**DESCRIPTION OF THE TASK**
Write out the records in full, exactly as given, but without the images.

(RECORDS SUPPLIED)

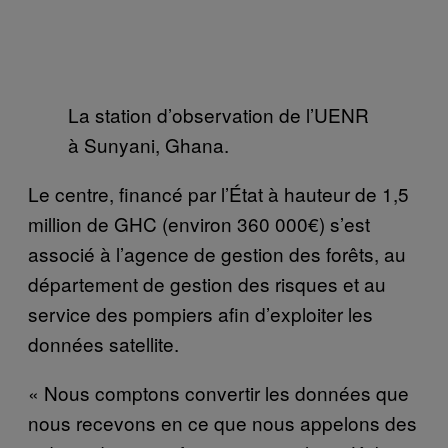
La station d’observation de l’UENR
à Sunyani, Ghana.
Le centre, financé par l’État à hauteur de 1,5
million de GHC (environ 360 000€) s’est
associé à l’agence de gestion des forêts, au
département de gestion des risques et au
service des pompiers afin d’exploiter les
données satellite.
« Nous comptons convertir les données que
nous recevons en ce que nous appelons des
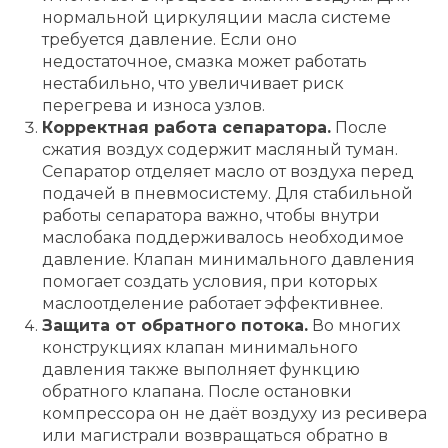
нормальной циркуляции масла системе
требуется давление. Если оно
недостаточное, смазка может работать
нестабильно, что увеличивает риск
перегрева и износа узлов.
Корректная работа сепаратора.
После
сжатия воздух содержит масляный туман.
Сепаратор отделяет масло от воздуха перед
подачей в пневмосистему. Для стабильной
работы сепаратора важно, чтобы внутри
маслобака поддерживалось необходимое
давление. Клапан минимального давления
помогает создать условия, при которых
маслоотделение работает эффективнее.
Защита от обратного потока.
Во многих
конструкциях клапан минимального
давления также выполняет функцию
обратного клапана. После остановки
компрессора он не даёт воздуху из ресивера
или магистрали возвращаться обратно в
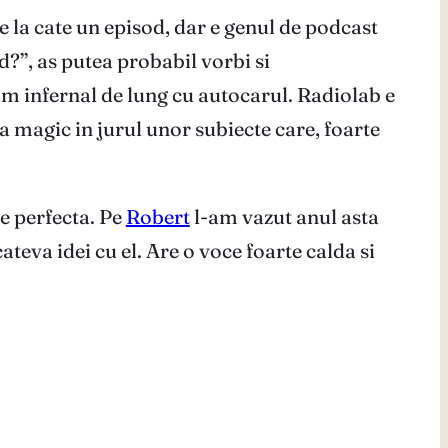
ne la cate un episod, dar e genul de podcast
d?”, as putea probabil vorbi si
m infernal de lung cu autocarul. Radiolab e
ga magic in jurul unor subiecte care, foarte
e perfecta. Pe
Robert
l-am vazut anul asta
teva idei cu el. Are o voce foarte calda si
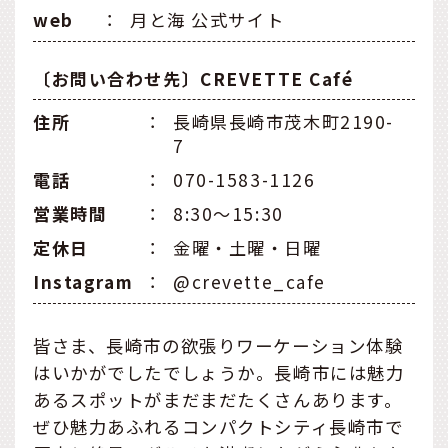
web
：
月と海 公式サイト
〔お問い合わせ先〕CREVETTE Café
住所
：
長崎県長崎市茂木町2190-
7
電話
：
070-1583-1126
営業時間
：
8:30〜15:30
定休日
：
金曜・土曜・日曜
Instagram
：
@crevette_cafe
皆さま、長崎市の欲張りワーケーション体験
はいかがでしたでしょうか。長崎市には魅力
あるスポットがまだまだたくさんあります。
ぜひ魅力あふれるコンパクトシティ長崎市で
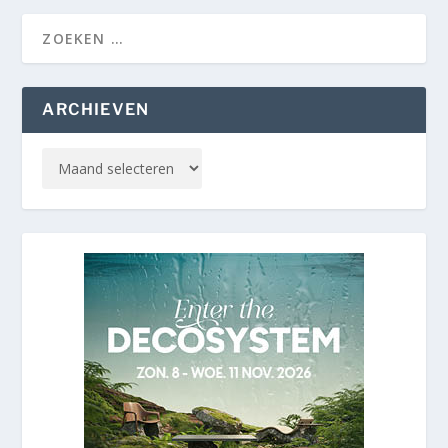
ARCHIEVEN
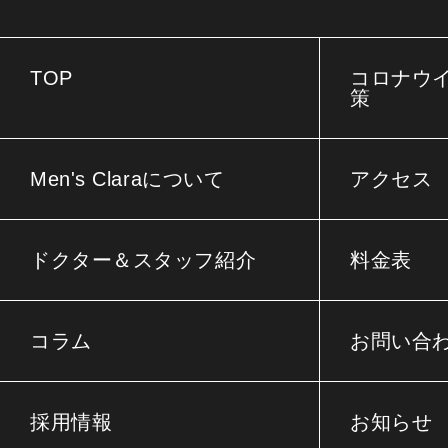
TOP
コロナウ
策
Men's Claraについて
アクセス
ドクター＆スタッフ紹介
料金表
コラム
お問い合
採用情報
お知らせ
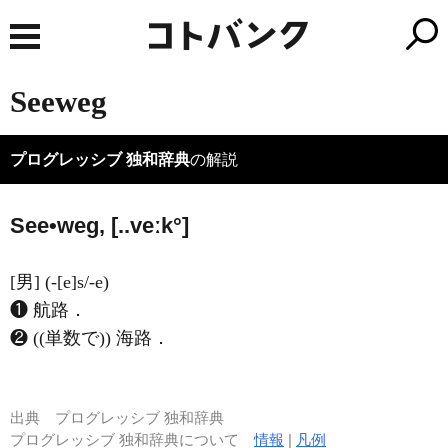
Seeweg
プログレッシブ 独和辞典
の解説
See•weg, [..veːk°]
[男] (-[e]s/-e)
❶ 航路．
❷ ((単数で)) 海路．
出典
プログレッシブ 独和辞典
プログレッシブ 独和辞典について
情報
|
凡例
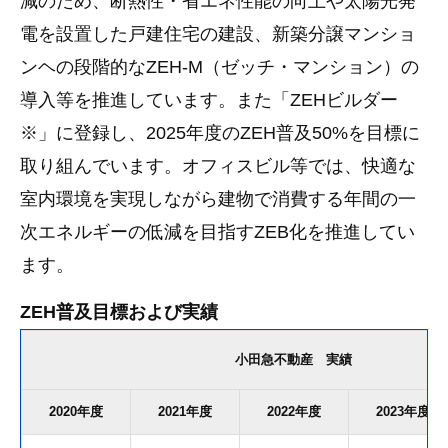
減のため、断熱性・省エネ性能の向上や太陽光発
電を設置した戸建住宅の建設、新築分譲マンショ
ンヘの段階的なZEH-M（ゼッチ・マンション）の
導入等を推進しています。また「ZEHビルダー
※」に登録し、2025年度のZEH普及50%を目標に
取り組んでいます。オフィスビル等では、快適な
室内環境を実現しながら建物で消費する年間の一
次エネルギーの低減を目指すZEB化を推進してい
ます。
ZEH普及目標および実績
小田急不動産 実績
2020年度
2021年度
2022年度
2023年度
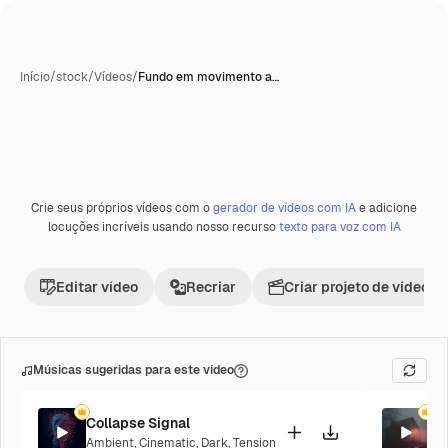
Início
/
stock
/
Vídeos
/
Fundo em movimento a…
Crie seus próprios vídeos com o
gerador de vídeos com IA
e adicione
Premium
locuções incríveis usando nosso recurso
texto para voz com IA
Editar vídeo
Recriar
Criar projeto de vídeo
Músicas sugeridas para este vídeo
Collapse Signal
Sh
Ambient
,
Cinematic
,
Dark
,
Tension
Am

(End RECORDS SUPPLIED)

**RESULT FOR THIS EXERCISE**
La station d’observation de l’UENR
à Sunyani, Ghana.
Le centre, financé par l’État à hauteur de 1,5
million de GHC (environ 360 000€) s’est
associé à l’agence de gestion des forêts, au
département de gestion des risques et au
service des pompiers afin d’exploiter les
données satellite.
« Nous comptons convertir les données que
nous recevons en ce que nous appelons des
нормальной циркуляции масла системе
требуется давление. Если оно
недостаточное, смазка может работать
нестабильно, что увеличивает риск
перегрева и износа узлов.
Корректная работа сепаратора.
После
сжатия воздух содержит масляный туман.
Сепаратор отделяет масло от воздуха перед
подачей в пневмосистему. Для стабильной
работы сепаратора важно, чтобы внутри
маслобака поддерживалось необходимое
давление. Клапан минимального давления
помогает создать условия, при которых
маслоотделение работает эффективнее.
Защита от обратного потока.
Во многих
конструкциях клапан минимального
давления также выполняет функцию
обратного клапана. После остановки
компрессора он не даёт воздуху из ресивера
или магистрали возвращаться обратно в
ne la cate un episod, dar e genul de podcast
d?”, as putea probabil vorbi si
m infernal de lung cu autocarul. Radiolab e
ga magic in jurul unor subiecte care, foarte
e perfecta. Pe
Robert
l-am vazut anul asta
teva idei cu el. Are o voce foarte calda si
web
：
月と海 公式サイト
〔お問い合わせ先〕CREVETTE Café
住所
：
長崎県長崎市茂木町2190-
7
電話
：
070-1583-1126
営業時間
：
8:30〜15:30
定休日
：
金曜・土曜・日曜
Instagram
：
@crevette_cafe
皆さま、長崎市の欲張りワーケーション体験
はいかがでしたでしょうか。長崎市には魅力
あるスポットがまだまだたくさんあります。
ぜひ魅力あふれるコンパクトシティ長崎市で
ARCHIEVEN
TOP
コロナウ
策
Men's Claraについて
アクセス
ドクター＆スタッフ紹介
料金表
コラム
お問い合
採用情報
お知らせ
Seeweg
プログレッシブ 独和辞典
の解説
See•weg, [..veːk°]
[男] (-[e]s/-e)
❶ 航路．
❷ ((単数で)) 海路．
出典
プログレッシブ 独和辞典
プログレッシブ 独和辞典について
情報
|
凡例
減のため、断熱性・省エネ性能の向上や太陽光発
電を設置した戸建住宅の建設、新築分譲マンショ
ンヘの段階的なZEH-M（ゼッチ・マンション）の
導入等を推進しています。また「ZEHビルダー
※」に登録し、2025年度のZEH普及50%を目標に
取り組んでいます。オフィスビル等では、快適な
室内環境を実現しながら建物で消費する年間の一
次エネルギーの低減を目指すZEB化を推進してい
ます。
ZEH普及目標および実績
小田急不動産 実績
2020年度
2021年度
2022年度
2023年度
Início
/
stock
/
Vídeos
/
Fundo em movimento a…
Crie seus próprios vídeos com o
gerador de vídeos com IA
e adicione
Premium
locuções incríveis usando nosso recurso
texto para voz com IA
Editar vídeo
Recriar
Criar projeto de vídeo
Músicas sugeridas para este vídeo
Collapse Signal
Sh
Ambient
,
Cinematic
,
Dark
,
Tension
Am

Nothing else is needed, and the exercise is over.